Data extract:
::::::::

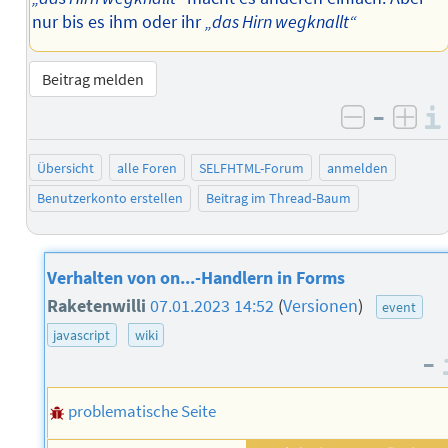
nur bis es ihm oder ihr
„das Hirn wegknallt“
Beitrag melden
–
negativ 
posi
Übersicht
alle Foren
SELFHTML-Forum
anmelden
Benutzerkonto erstellen
Beitrag im Thread-Baum
Verhalten von on...-Handlern in Forms
Raketenwilli
07.01.2023 14:52
(
Versionen
)
event
javascript
wiki
–
problematische Seite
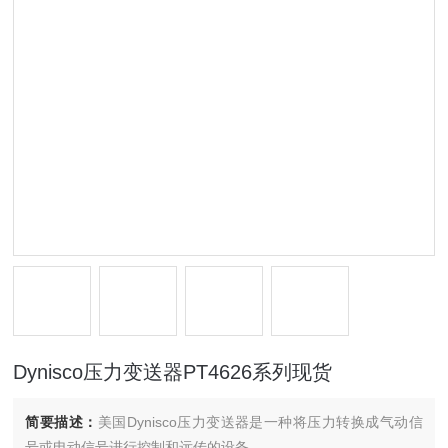
Dynisco压力变送器PT4626系列现货
简要描述：
美国Dynisco压力变送器是一种将压力转换成气动信
号或电动信号进行控制和远传的设备。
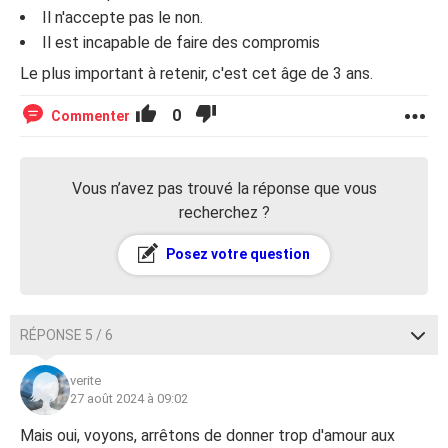
Il n'accepte pas le non.
Il est incapable de faire des compromis
Le plus important à retenir, c'est cet âge de 3 ans.
0
Commenter
Vous n’avez pas trouvé la réponse que vous
recherchez ?
Posez votre question
RÉPONSE 5 / 6
verite
27 août 2024 à 09:02
Mais oui, voyons, arrêtons de donner trop d'amour aux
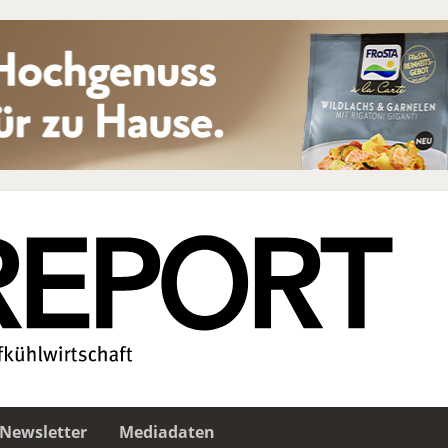
Newsletter
Mediadaten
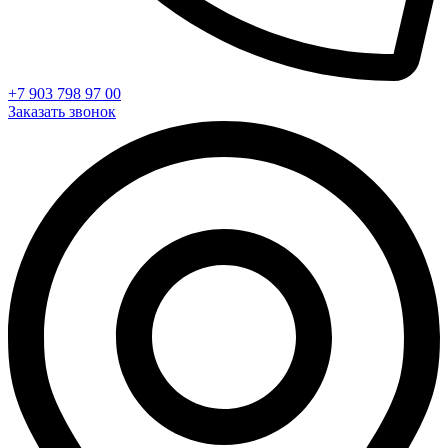
+7 903 798 97 00
Заказать звонок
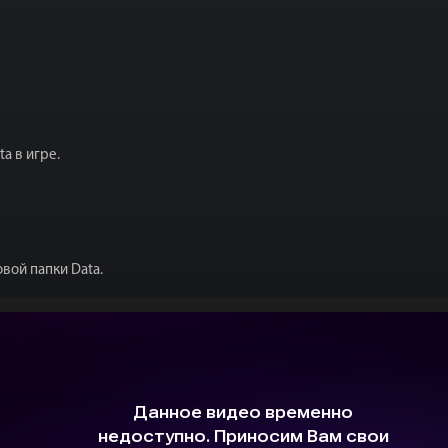
a в игре.
вой папки Data.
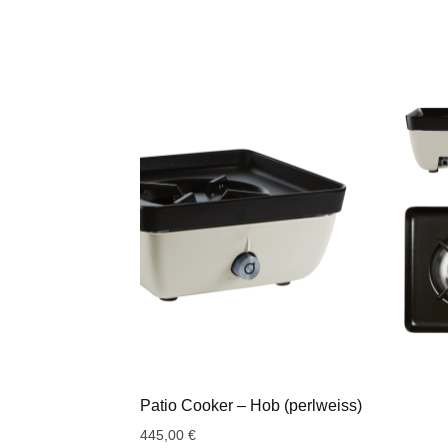
Patio Cooker – Hob (perlweiss)
445,00
€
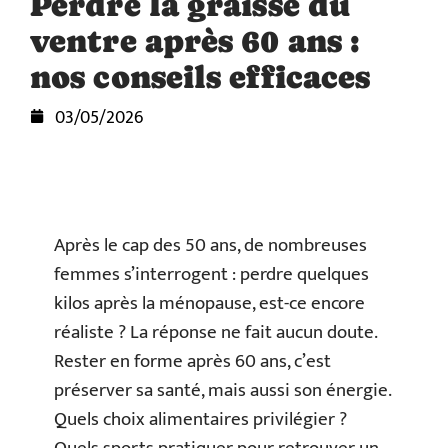
Perdre la graisse du
ventre après 60 ans :
nos conseils efficaces
03/05/2026
Après le cap des 50 ans, de nombreuses
femmes s’interrogent : perdre quelques
kilos après la ménopause, est-ce encore
réaliste ? La réponse ne fait aucun doute.
Rester en forme après 60 ans, c’est
préserver sa santé, mais aussi son énergie.
Quels choix alimentaires privilégier ?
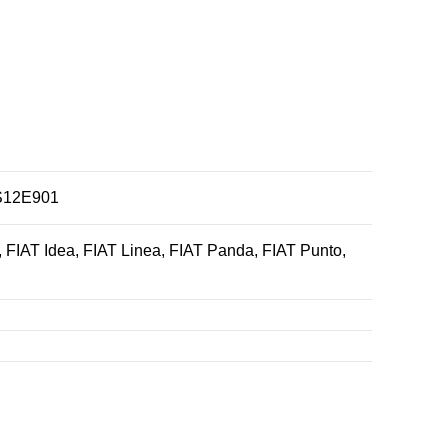
TS12E901
FIAT Idea, FIAT Linea, FIAT Panda, FIAT Punto,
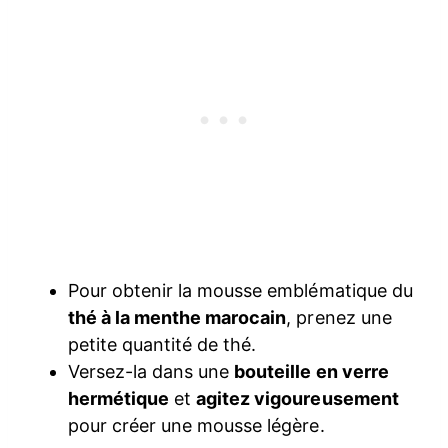
Pour obtenir la mousse emblématique du
thé à la menthe marocain
, prenez une
petite quantité de thé.
Versez-la dans une
bouteille en verre
hermétique
et
agitez vigoureusement
pour créer une mousse légère.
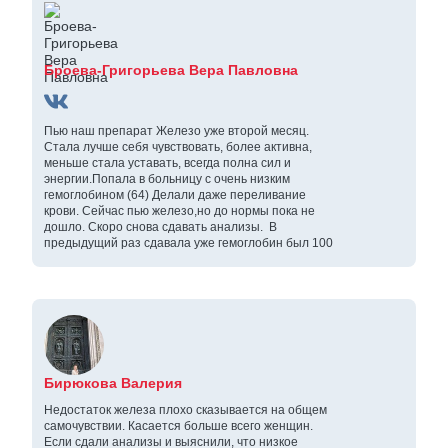
Броева-Григорьева Вера Павловна
Пью наш препарат Железо уже второй месяц.
Стала лучше себя чувствовать, более активна,
меньше стала уставать, всегда полна сил и
энергии.Попала в больницу с очень низким
гемоглобином (64) Делали даже переливание
крови. Сейчас пью железо,но до нормы пока не
дошло. Скоро снова сдавать анализы. В
предыдущий раз сдавала уже гемоглобин был 100
Бирюкова Валерия
Недостаток железа плохо сказывается на общем
самочувствии. Касается больше всего женщин.
Если сдали анализы и выяснили, что низкое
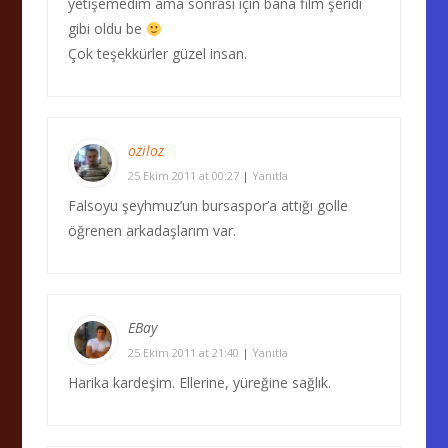
yetişemedim ama sonrası için bana film şeridi
gibi oldu be
Çok teşekkürler güzel insan.
oziloz
25 Ekim 2011 at 00:27
|
Yanıtla
Falsoyu şeyhmuz’un bursaspor’a attığı golle
öğrenen arkadaşlarım var.
EBay
25 Ekim 2011 at 21:40
|
Yanıtla
Harika kardeşim. Ellerine, yüreğine sağlık.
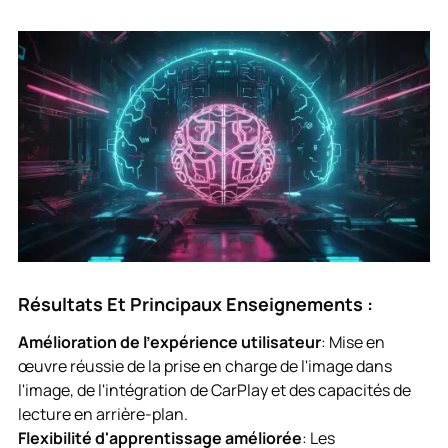
Résultats Et Principaux Enseignements :
Amélioration de l'expérience utilisateur
: Mise en
œuvre réussie de la prise en charge de l'image dans
l'image, de l'intégration de CarPlay et des capacités de
lecture en arrière-plan.
Flexibilité d'apprentissage améliorée
: Les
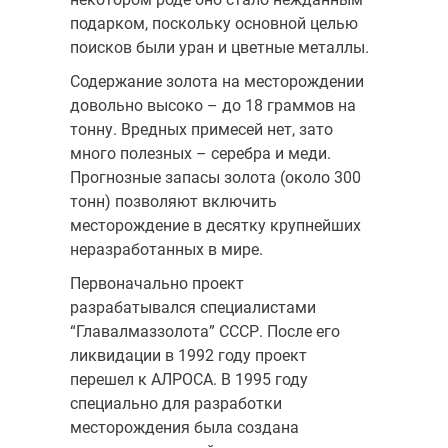
подарком, поскольку основной целью
поисков были уран и цветные металлы.
Содержание золота на месторождении
довольно высоко – до 18 граммов на
тонну. Вредных примесей нет, зато
много полезных – серебра и меди.
Прогнозные запасы золота (около 300
тонн) позволяют включить
месторождение в десятку крупнейших
неразработанных в мире.
Первоначально проект
разрабатывался специалистами
“Главалмаззолота” СССР. После его
ликвидации в 1992 году проект
перешел к АЛРОСА. В 1995 году
специально для разработки
месторождения была создана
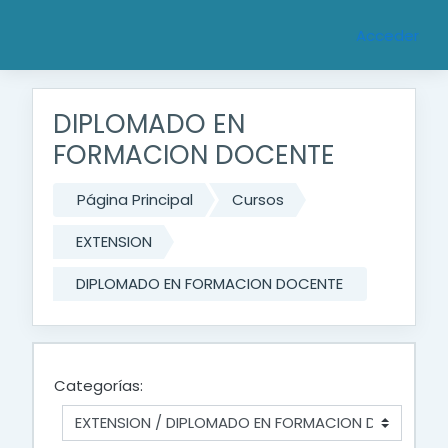
Saltar al contenido principal
Acceder
DIPLOMADO EN
FORMACION DOCENTE
Página Principal
Cursos
EXTENSION
DIPLOMADO EN FORMACION DOCENTE
Categorías:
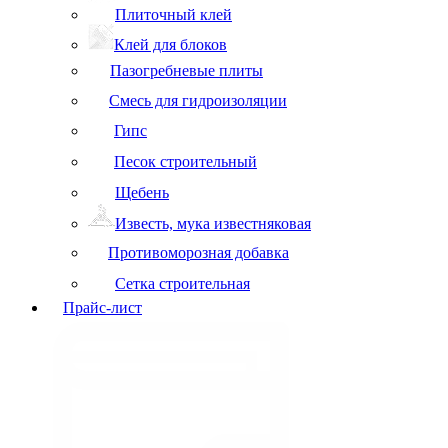
Плиточный клей
Клей для блоков
Пазогребневые плиты
Смесь для гидроизоляции
Гипс
Песок строительный
Щебень
Известь, мука известняковая
Противоморозная добавка
Сетка строительная
Прайс-лист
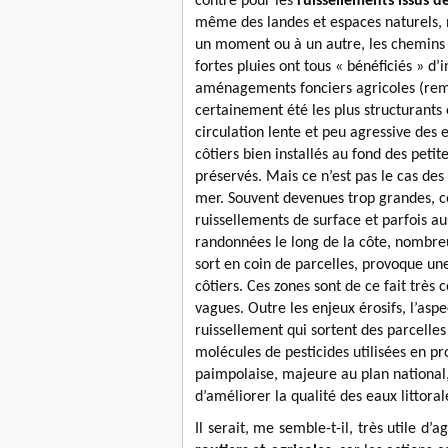
contre pour les
ruissellements issus d
même des landes et espaces naturels, 
un moment ou à un autre, les chemins 
fortes pluies ont tous « bénéficiés » d’
aménagements fonciers agricoles (rem
certainement été les plus structurants
circulation lente et peu agressive des
côtiers bien installés au fond des peti
préservés. Mais ce n’est pas le cas des
mer. Souvent devenues trop grandes, ce
ruissellements de surface et parfois a
randonnées le long de la côte, nombreu
sort en coin de parcelles, provoque une
côtiers. Ces zones sont de ce fait très
vagues. Outre les enjeux érosifs, l’asp
ruissellement qui sortent des parcelles
molécules de pesticides utilisées en pr
paimpolaise, majeure au plan national,
d’améliorer la qualité des eaux littora
Il serait, me semble-t-il, très utile d’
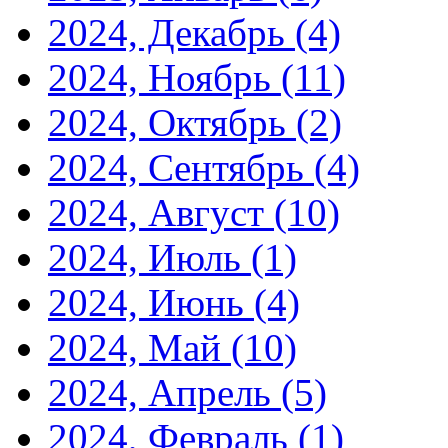
2024, Декабрь
(4)
2024, Ноябрь
(11)
2024, Октябрь
(2)
2024, Сентябрь
(4)
2024, Август
(10)
2024, Июль
(1)
2024, Июнь
(4)
2024, Май
(10)
2024, Апрель
(5)
2024, Февраль
(1)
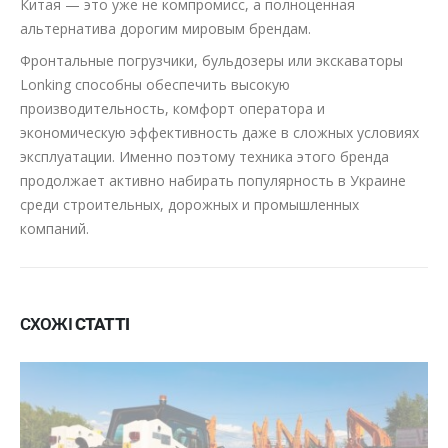
Китая — это уже не компромисс, а полноценная
альтернатива дорогим мировым брендам.
Фронтальные погрузчики, бульдозеры или экскаваторы
Lonking способны обеспечить высокую
производительность, комфорт оператора и
экономическую эффективность даже в сложных условиях
эксплуатации. Именно поэтому техника этого бренда
продолжает активно набирать популярность в Украине
среди строительных, дорожных и промышленных
компаний.
СХОЖІ
СТАТТІ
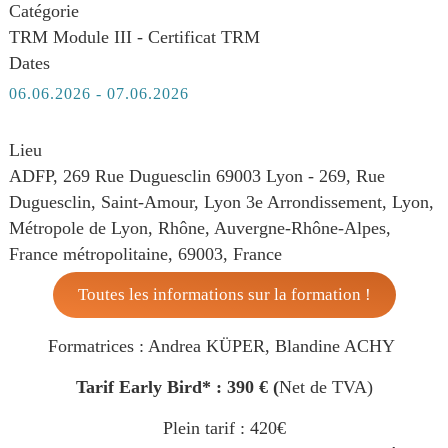
Catégorie
TRM Module III - Certificat TRM
Dates
06.06.2026
-
07.06.2026
Lieu
ADFP, 269 Rue Duguesclin 69003 Lyon - 269, Rue
Duguesclin, Saint-Amour, Lyon 3e Arrondissement, Lyon,
Métropole de Lyon, Rhône, Auvergne-Rhône-Alpes,
France métropolitaine, 69003, France
Toutes les informations sur la formation !
Formatrices : Andrea KÜPER, Blandine ACHY
Tarif Early Bird*
:
390 € (
Net de TVA)
Plein tarif : 420€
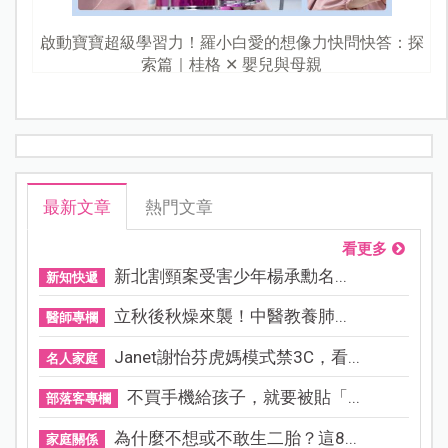
啟動寶寶超級學習力！羅小白愛的想像力快問快答：探
索篇｜桂格 ✕ 嬰兒與母親
最新文章
熱門文章
看更多
新北割頸案受害少年楊承勳名...
新知快遞
立秋後秋燥來襲！中醫教養肺...
醫師專欄
Janet謝怡芬虎媽模式禁3C，看...
名人家庭
不買手機給孩子，就要被貼「...
部落客專欄
為什麼不想或不敢生二胎？這8...
家庭關係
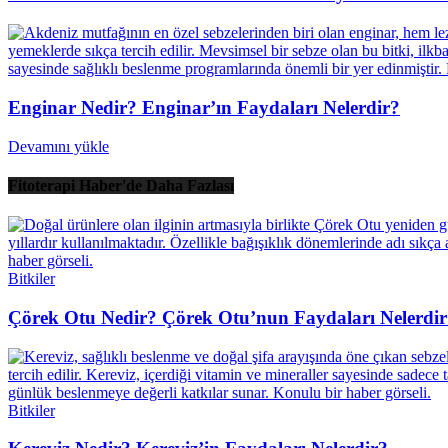
Enginar Nedir? Enginar’ın Faydaları Nelerdir?
Devamını yükle
Fitoterapi Haber'de Daha Fazlası
Bitkiler
Çörek Otu Nedir? Çörek Otu’nun Faydaları Nelerdi
Bitkiler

::::::::

Write out, word for word, all lines from the line that holds "Devamını yükle" through the last line of the listing, with both end lines kept.

Answer to this exercise:
Devamını yükle
Fitoterapi Haber'de Daha Fazlası
Bitkiler
Çörek Otu Nedir? Çörek Otu’nun Faydaları Nelerdi
Bitkiler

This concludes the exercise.